Output exactly the lines below, starting with the line that has "Hangzhou Holypharm Biotech" and going on through the line that has "Important Call Before Signing", both included, and no other lines.

START Data supplied

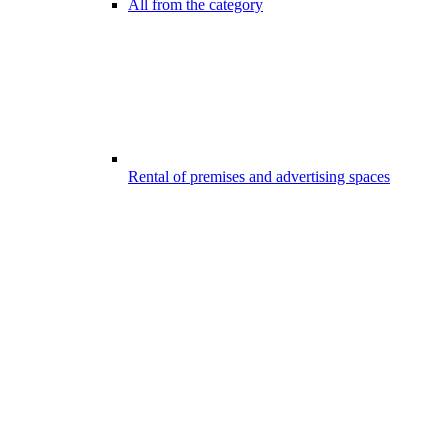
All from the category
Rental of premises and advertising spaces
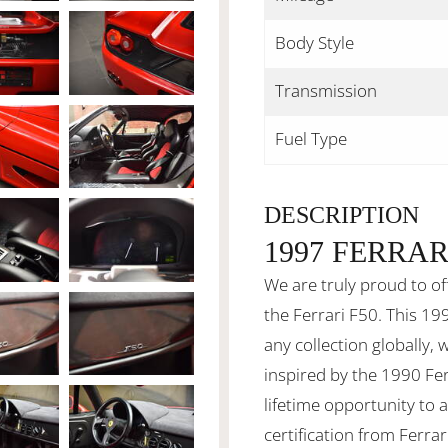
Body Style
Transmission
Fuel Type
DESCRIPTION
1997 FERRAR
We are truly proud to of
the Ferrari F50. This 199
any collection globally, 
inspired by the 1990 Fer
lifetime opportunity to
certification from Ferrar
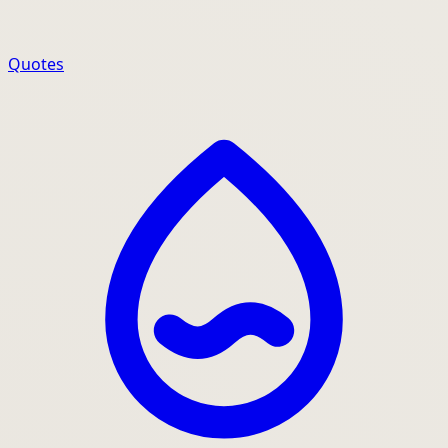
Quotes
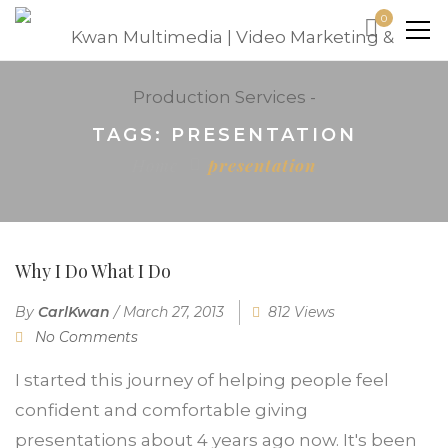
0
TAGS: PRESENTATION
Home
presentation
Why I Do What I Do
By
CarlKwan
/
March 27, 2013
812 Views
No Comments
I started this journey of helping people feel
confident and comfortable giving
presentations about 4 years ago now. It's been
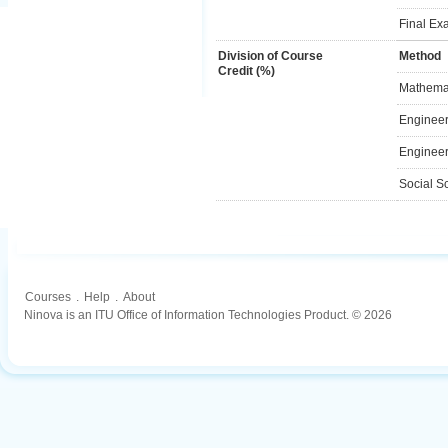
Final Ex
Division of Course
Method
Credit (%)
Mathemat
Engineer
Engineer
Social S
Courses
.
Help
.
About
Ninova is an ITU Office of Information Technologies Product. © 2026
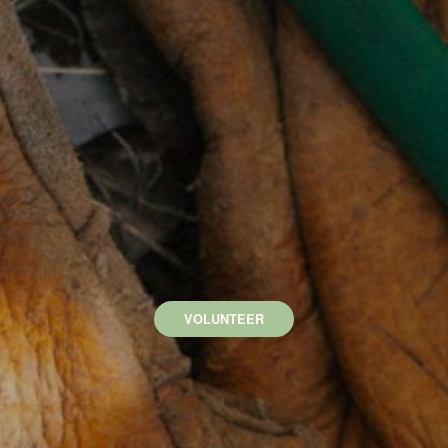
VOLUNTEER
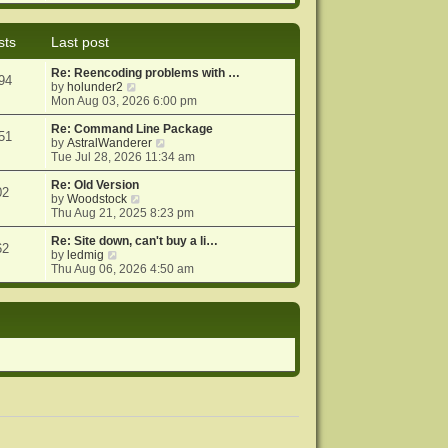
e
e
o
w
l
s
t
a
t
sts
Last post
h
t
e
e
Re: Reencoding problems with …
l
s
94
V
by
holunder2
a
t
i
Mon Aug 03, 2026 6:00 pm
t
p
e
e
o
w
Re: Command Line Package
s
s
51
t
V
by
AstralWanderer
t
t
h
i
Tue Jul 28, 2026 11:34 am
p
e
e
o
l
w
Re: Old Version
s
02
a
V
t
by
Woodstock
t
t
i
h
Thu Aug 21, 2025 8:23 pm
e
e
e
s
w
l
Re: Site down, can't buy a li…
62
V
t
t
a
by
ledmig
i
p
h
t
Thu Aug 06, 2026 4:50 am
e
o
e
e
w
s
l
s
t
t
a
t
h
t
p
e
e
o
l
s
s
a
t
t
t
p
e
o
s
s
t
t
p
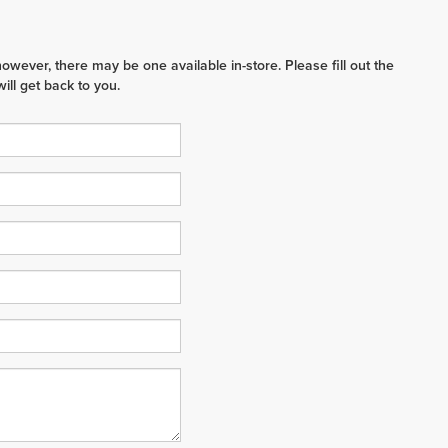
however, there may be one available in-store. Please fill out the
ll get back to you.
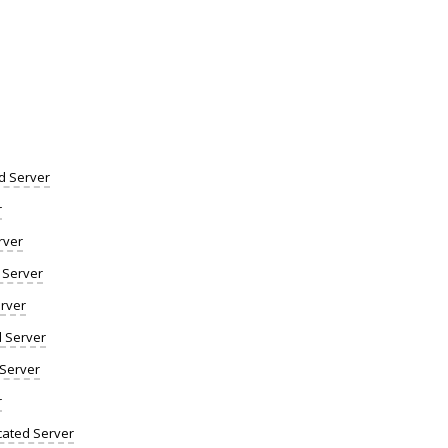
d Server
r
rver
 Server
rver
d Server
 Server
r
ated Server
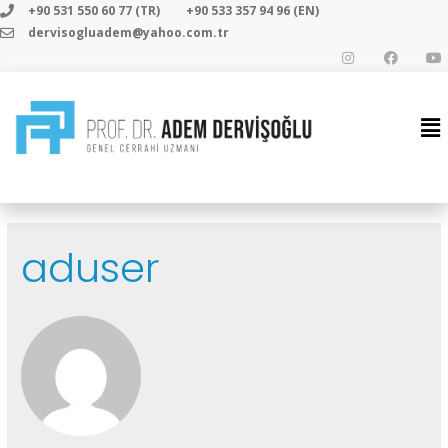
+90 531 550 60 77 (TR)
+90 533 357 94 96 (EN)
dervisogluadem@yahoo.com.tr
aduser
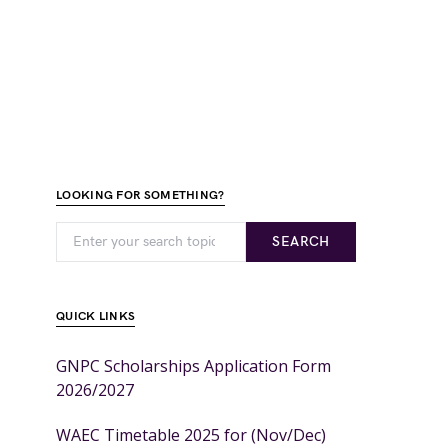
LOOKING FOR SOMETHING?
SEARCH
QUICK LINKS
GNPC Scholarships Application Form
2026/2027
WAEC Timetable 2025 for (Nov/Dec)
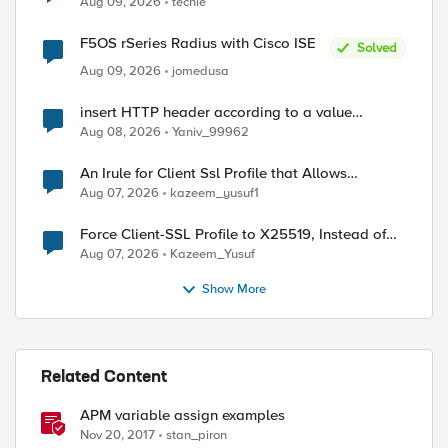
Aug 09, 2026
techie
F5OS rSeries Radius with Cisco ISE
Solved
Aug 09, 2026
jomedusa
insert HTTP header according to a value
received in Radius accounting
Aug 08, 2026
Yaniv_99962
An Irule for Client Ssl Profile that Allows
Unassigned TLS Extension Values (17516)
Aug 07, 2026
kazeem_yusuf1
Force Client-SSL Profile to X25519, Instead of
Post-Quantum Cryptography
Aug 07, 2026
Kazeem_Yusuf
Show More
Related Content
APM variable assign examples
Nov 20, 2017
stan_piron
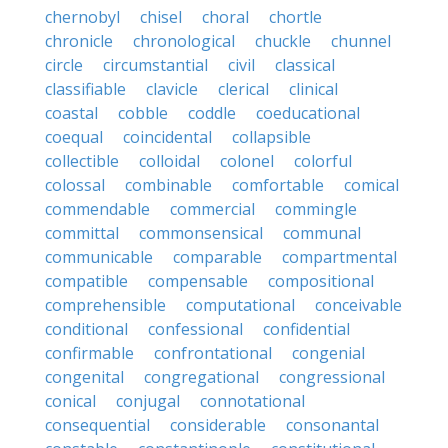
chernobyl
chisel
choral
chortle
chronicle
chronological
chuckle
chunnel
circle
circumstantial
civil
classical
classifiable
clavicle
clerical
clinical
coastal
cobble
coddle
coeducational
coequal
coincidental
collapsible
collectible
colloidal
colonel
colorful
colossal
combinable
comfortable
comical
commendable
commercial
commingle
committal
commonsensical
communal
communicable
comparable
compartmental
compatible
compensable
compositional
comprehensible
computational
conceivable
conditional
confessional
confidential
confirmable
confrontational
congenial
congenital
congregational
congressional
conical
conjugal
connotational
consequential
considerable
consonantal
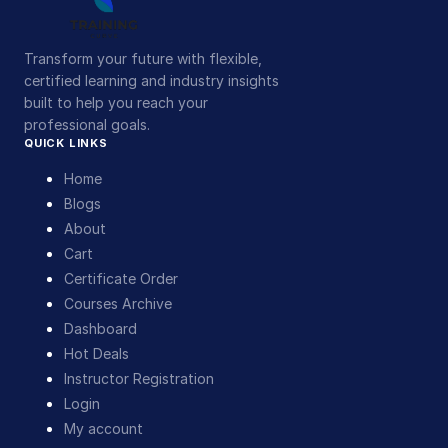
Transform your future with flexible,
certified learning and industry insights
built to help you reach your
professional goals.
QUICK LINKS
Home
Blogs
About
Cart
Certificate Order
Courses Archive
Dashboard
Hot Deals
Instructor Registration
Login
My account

END Data supplied
START Data supplied

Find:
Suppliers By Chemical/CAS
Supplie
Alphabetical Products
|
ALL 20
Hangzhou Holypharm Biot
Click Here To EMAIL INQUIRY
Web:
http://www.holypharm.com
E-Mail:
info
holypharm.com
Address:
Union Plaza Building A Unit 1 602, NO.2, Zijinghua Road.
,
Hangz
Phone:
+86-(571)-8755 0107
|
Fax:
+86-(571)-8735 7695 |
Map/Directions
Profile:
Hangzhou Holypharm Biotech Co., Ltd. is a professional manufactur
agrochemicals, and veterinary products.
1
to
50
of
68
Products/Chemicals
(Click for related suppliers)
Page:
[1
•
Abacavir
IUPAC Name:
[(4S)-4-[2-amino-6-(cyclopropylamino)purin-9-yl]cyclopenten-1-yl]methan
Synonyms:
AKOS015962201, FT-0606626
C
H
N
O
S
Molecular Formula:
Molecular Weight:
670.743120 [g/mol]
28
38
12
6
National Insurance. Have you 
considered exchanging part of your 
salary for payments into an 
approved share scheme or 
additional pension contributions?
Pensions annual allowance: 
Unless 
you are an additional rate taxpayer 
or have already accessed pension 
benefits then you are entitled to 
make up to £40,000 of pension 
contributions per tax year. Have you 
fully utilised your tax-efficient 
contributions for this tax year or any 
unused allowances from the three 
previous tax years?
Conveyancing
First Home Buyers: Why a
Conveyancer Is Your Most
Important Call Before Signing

END Data supplied

__Written solution__.
Hangzhou Holypharm Biotech Co., Ltd. is a professional manufactur
agrochemicals, and veterinary products.
1
to
50
of
68
Products/Chemicals
(Click for related suppliers)
Page:
[1
•
Abacavir
IUPAC Name:
[(4S)-4-[2-amino-6-(cyclopropylamino)purin-9-yl]cyclopenten-1-yl]methan
Synonyms:
AKOS015962201, FT-0606626
C
H
N
O
S
Molecular Formula:
Molecular Weight:
670.743120 [g/mol]
28
38
12
6
National Insurance. Have you 
considered exchanging part of your 
salary for payments into an 
approved share scheme or 
additional pension contributions?
Pensions annual allowance: 
Unless 
you are an additional rate taxpayer 
or have already accessed pension 
benefits then you are entitled to 
make up to £40,000 of pension 
contributions per tax year. Have you 
fully utilised your tax-efficient 
contributions for this tax year or any 
unused allowances from the three 
previous tax years?
Conveyancing
First Home Buyers: Why a
Conveyancer Is Your Most
Important Call Before Signing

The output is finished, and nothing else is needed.